I am new to quality control steps so I have troubles interpreting the results of fastqc results on my cut&run dataset.
These are two "Per Base Sequence Content" from two libraries of the same sample.
The above plot doesn't seem to show non expected biases as I understand it should be related to tagmentation method or Illumina adaptater and should be removed during alignment.
Following is the plot below showing an increase of G% along the reads. Both library are "failing" according to fastq but I red that most biases should not prevent you from starting downstream analysis.
So I wanted to know if anyone can help me understand what is happening on the second plot to help me taking the decision to keep or remove reads from this library for downstream analysis.
Many thanks !
This is only a speculation but assuming this is done with two color chemistry, it is possible that you have a fraction of library with short inserts.

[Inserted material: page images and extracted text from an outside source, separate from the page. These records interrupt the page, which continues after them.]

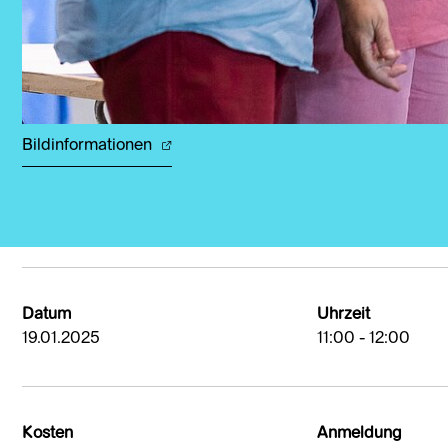
Bildinformationen
Datum
Uhrzeit
19.01.2025
11:00 - 12:00
Kosten
Anmeldung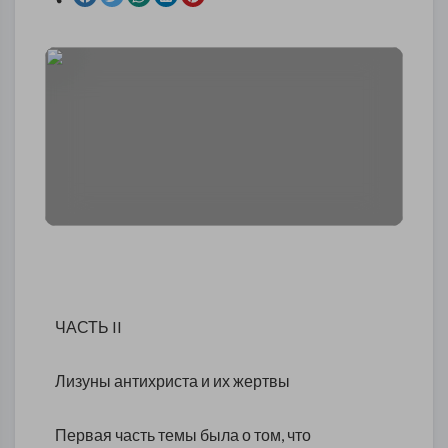
ЧАСТЬ II
Лизуны антихриста и их жертвы
Первая часть темы была о том, что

With those once you run through the adapter on the other end the sequencing may be simply generating "G = No Signal = No calls". You can trim your data for stretches of poly-G's.
Thanks a bunch, I actually have poly-G's sequences as the top overrepresented sequence but I did not know what it meant.
GenoMax Actually I was misleaded by the tracks names and my sample_sheet file. The two plot are forward and reverse reads (R1 & R2) of the same library. It appear R1 have 2M+ reads with large 'GGGGGGGGGGGGGGGGGGGGGGGGG' insert while R2 has only 200k of these poly-G's sequences. Is this a behavior you ever saw ?
Pure poly-G reads are not usable. You should remove them or they will get dropped in subsequent analysis.